I've found that you pay for this functionality though; CLion takes a while to scan and analyse your project when first loaded.
Here is a simple brute force way of identifying superfluous header includes. It's not perfect but eliminates the "obvious" unnecessary includes. Getting rid of these goes a long way in cleaning up the code.
The scripts can be accessed directly on GitHub.
Maybe a little late, but I once found a WebKit perl script that did just what you wanted. It'll need some adapting I believe (I'm not well versed in perl), but it should do the trick:
http://trac.webkit.org/browser/branches/old/safari-3-2-branch/WebKitTools/Scripts/find-extra-includes
(this is an old branch because trunk doesn't have the file anymore)
There is a free tool Include File Dependencies Watcher which can be integrated in the visual studio. It shows superfluous #includes in red.
There's two types of superfluous #include files:
A header file actually not needed by
the module(.c, .cpp) at all
A header file is need by the module
but being included more than once, directly, or indirectly.

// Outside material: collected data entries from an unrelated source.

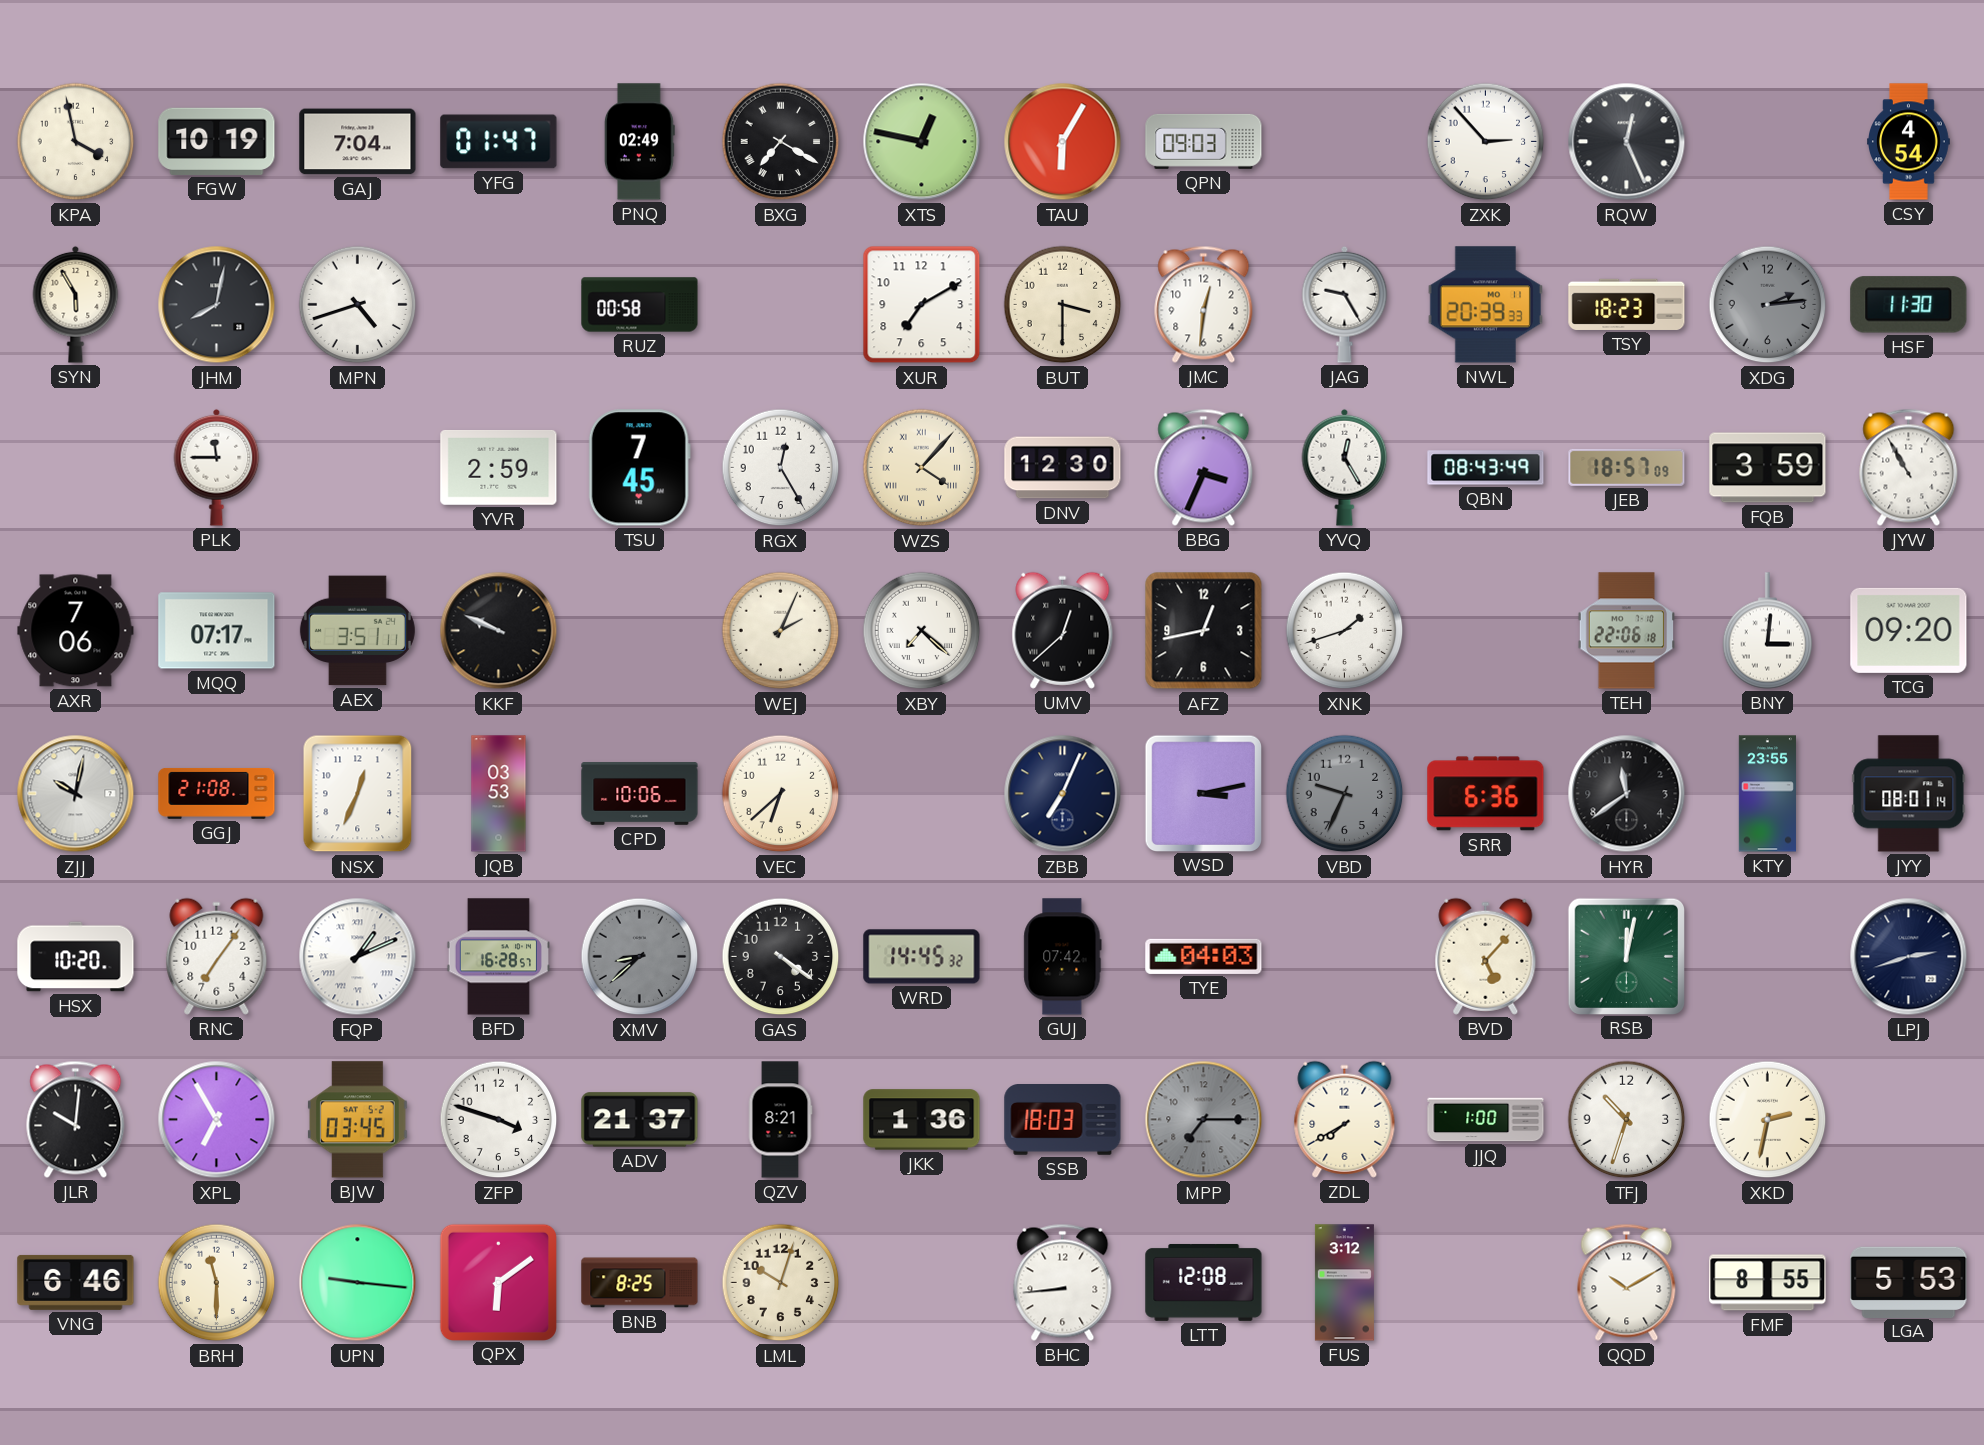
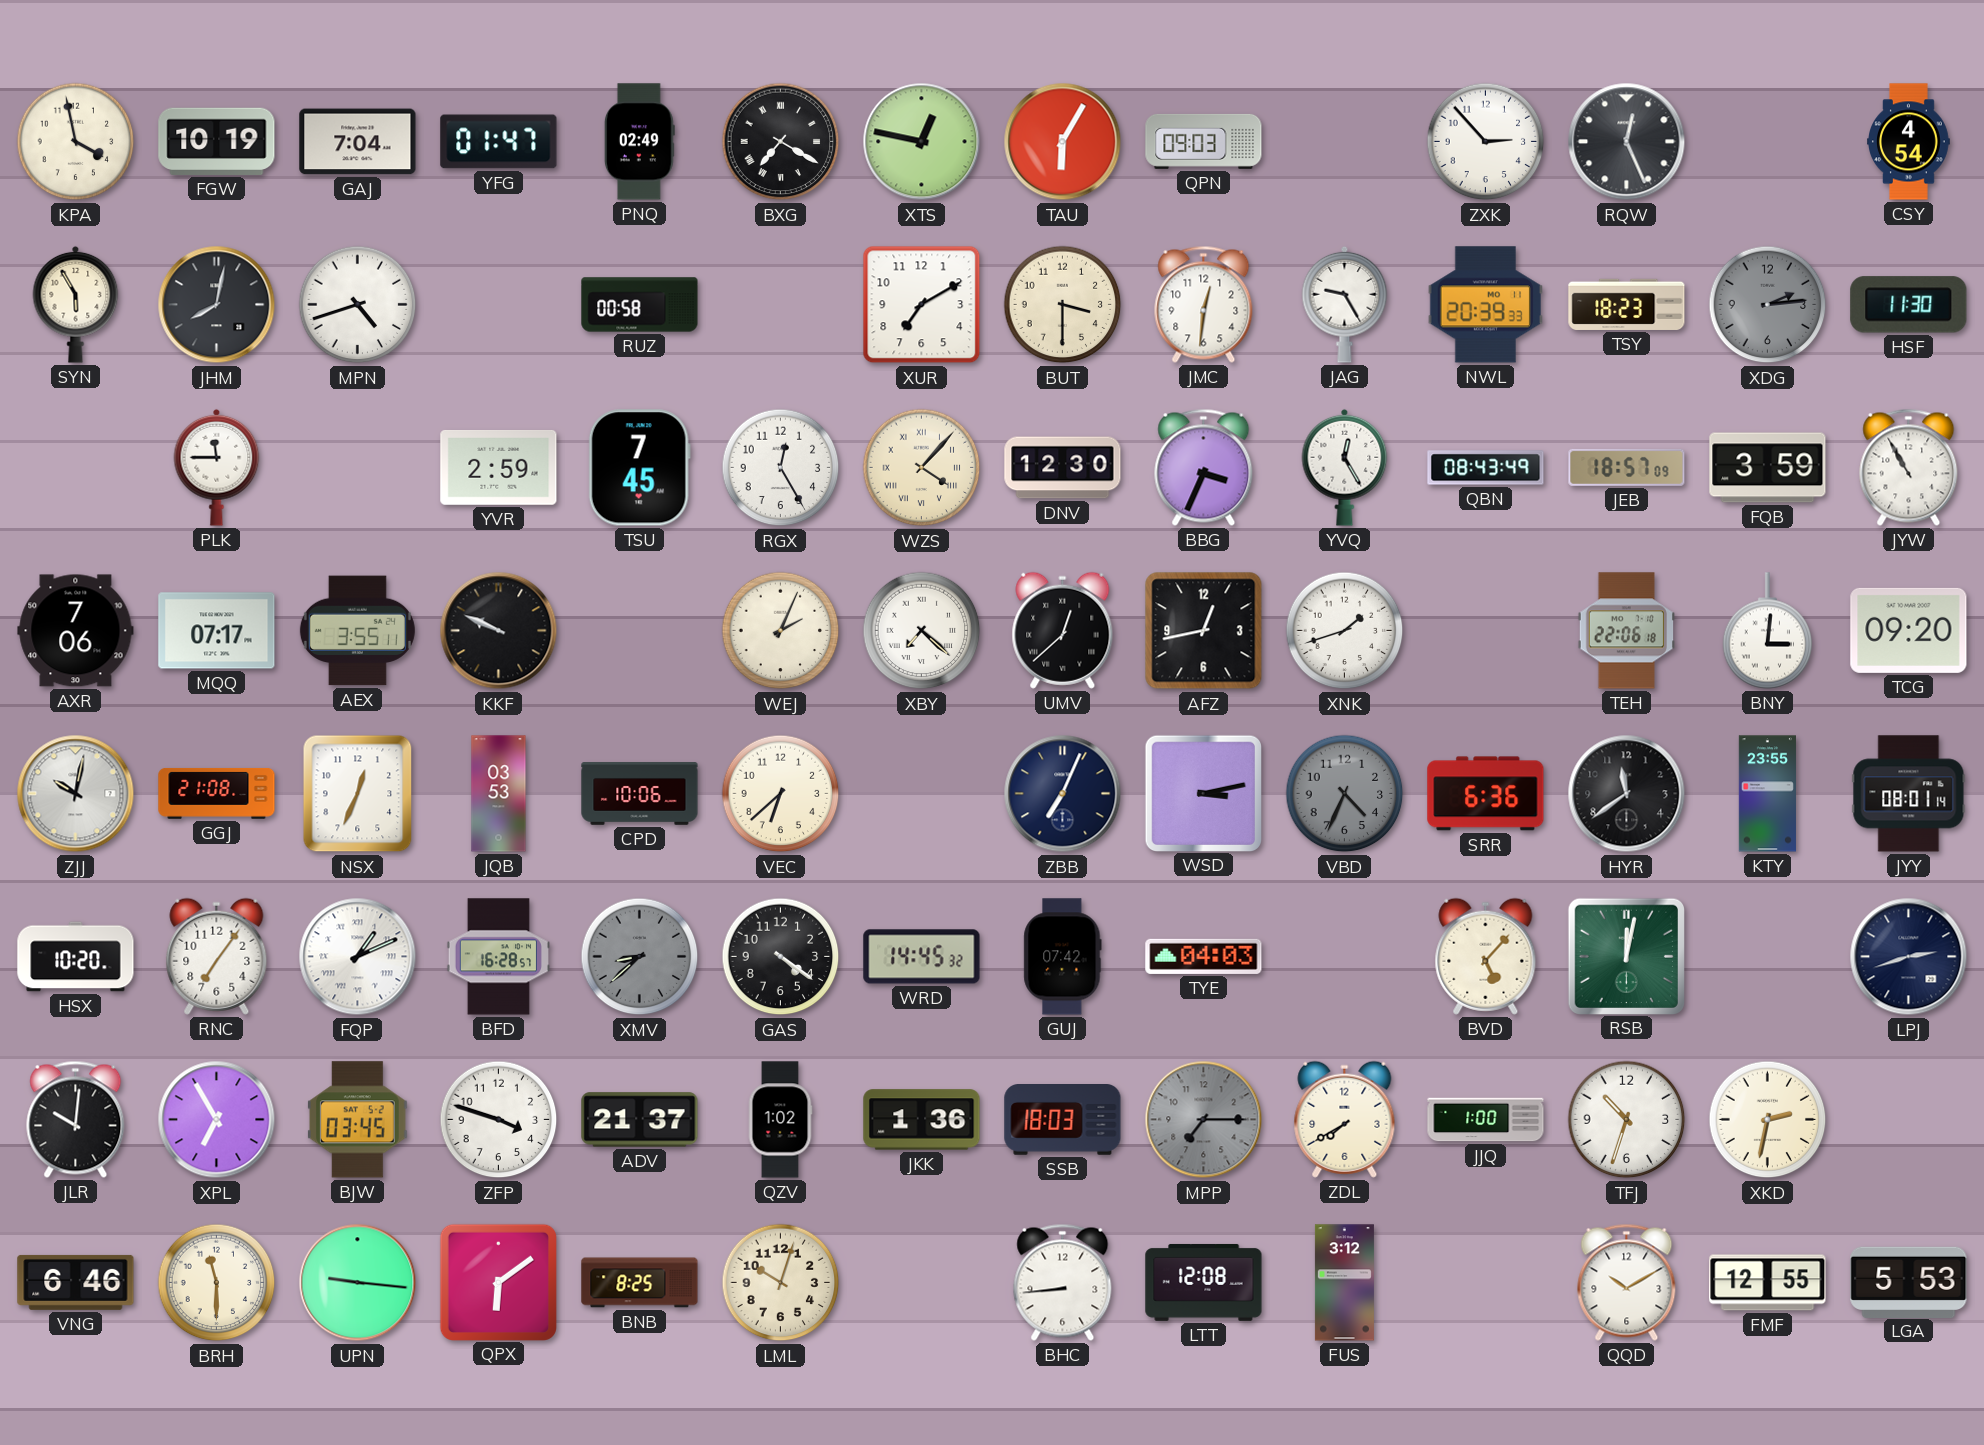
AEX: 3:51 -> 3:55
VBD: 9:34 -> 4:34
QZV: 8:21 -> 1:02
FMF: 8:55 -> 12:55
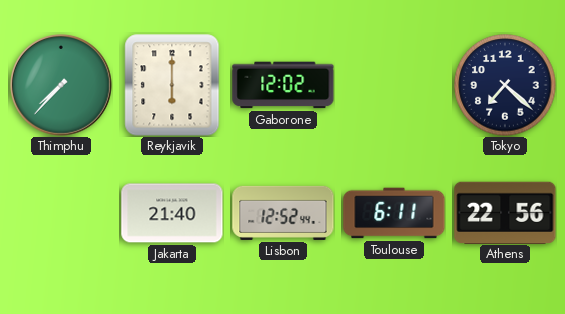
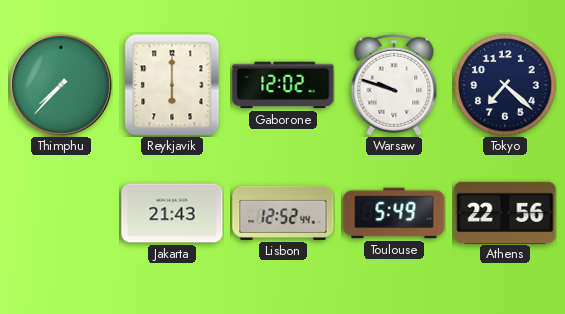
Warsaw: none -> 9:48
Jakarta: 21:40 -> 21:43
Toulouse: 6:11 -> 5:49
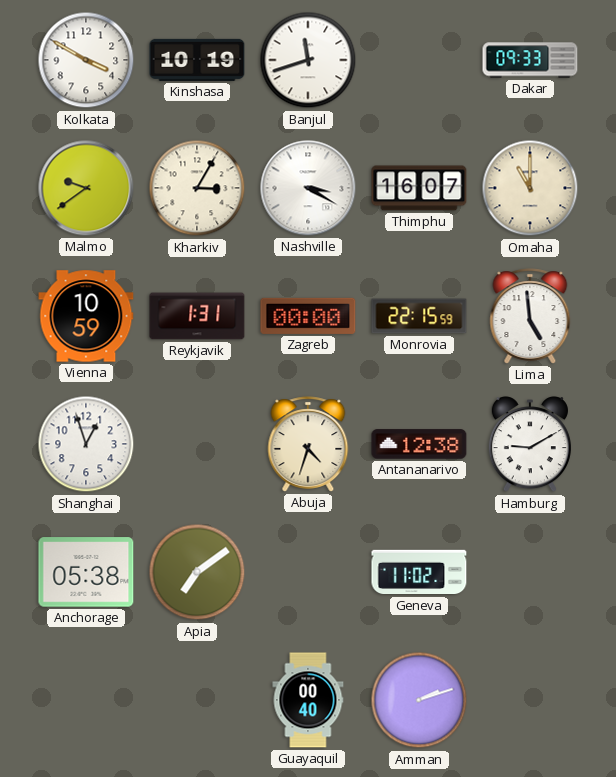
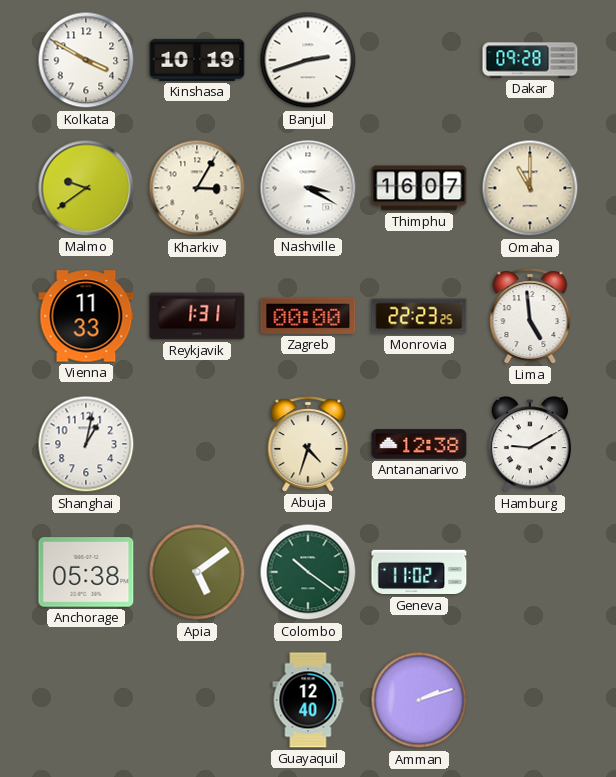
Banjul: 11:42 -> 2:42
Dakar: 09:33 -> 09:28
Vienna: 10:59 -> 11:33
Monrovia: 22:15 -> 22:23
Shanghai: 12:57 -> 1:02
Apia: 7:09 -> 5:09
Colombo: none -> 10:21
Guayaquil: 00:40 -> 12:40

There's 2 ways in my experience that works well to detecting it:
gcc -H or cl.exe /showincludes (resolve problem 2)
In real world,
you can export CFLAGS=-H before make,
if all the Makefile's not override
CFLAGS options. Or as I used, you
can create a cc/g++ wrapper to add -H
options forcibly to each invoke of
$(CC) and $(CXX). and prepend the
wrapper's directory to $PATH
variable, then your make will all
uses you wrapper command instead. Of
course your wrapper should invoke the
real gcc compiler. This tricks
need to change if your Makefile uses
gcc directly. instead of $(CC) or
$(CXX) or by implied rules.
You can also compile a single file by tweaking with the command line. But if you want to clean headers for the whole project. You can capture all the output by:
make clean
make 2>&1 | tee result.txt
PC-Lint/FlexeLint(resolve problem
both 1 and 2)
make sure add the +e766 options, this warning is about:
unused header files.
pclint/flint -vf ...
This will cause pclint output included header files, nested header files will be indented appropriately.
clangd is doing that for you now. Possibly clang-tidy will soon be able to do that as well.
To end this discussion: the c++ preprocessor is turing complete. It is a semantic property, whether an include is superfluous. Hence, it follows from Rice's theorem that it is undecidable whether an include is superfluous or not. There CAN'T be a program, that (always correctly) detects whether an include is superfluous.